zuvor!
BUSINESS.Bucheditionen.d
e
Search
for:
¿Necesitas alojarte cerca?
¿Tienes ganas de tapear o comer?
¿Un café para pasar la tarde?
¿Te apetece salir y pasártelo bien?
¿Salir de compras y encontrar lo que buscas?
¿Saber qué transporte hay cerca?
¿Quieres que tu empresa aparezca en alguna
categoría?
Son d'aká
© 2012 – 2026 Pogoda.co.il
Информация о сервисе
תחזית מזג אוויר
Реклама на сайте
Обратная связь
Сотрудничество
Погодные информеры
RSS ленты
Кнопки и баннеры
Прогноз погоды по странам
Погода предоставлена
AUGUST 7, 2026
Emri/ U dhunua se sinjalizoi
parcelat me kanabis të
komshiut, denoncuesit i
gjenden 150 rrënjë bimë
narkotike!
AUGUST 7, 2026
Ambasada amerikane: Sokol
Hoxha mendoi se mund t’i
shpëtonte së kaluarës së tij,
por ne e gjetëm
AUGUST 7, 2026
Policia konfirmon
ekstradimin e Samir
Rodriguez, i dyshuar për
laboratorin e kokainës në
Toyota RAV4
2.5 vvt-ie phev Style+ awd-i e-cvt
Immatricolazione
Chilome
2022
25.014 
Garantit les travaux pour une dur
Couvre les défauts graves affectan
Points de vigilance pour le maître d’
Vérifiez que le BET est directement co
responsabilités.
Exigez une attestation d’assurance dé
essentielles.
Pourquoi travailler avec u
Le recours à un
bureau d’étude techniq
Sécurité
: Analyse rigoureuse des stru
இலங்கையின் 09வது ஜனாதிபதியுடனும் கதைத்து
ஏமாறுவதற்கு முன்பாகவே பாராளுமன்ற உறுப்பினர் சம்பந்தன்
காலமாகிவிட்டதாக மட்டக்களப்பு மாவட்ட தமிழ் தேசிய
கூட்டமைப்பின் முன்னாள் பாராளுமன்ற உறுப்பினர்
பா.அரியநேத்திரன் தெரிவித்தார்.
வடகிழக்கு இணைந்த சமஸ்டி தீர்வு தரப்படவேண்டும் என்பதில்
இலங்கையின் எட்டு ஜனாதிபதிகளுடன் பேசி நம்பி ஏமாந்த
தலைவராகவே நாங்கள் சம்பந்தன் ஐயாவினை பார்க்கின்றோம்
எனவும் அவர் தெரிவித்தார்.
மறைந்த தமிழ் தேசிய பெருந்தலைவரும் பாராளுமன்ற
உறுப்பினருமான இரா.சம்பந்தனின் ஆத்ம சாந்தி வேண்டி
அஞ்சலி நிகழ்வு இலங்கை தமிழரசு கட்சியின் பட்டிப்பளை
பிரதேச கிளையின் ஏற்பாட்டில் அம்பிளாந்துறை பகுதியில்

* * * *

EXERCISE DETAILS: Find "இலங்கையின் எட்டு ஜனாதிபதிகளுடன்" in the records above. Repeat its line and every later line exactly, through the last one.

TASK RESPONSE:
இலங்கையின் எட்டு ஜனாதிபதிகளுடன் பேசி நம்பி ஏமாந்த
தலைவராகவே நாங்கள் சம்பந்தன் ஐயாவினை பார்க்கின்றோம்
எனவும் அவர் தெரிவித்தார்.
மறைந்த தமிழ் தேசிய பெருந்தலைவரும் பாராளுமன்ற
உறுப்பினருமான இரா.சம்பந்தனின் ஆத்ம சாந்தி வேண்டி
அஞ்சலி நிகழ்வு இலங்கை தமிழரசு கட்சியின் பட்டிப்பளை
பிரதேச கிளையின் ஏற்பாட்டில் அம்பிளாந்துறை பகுதியில்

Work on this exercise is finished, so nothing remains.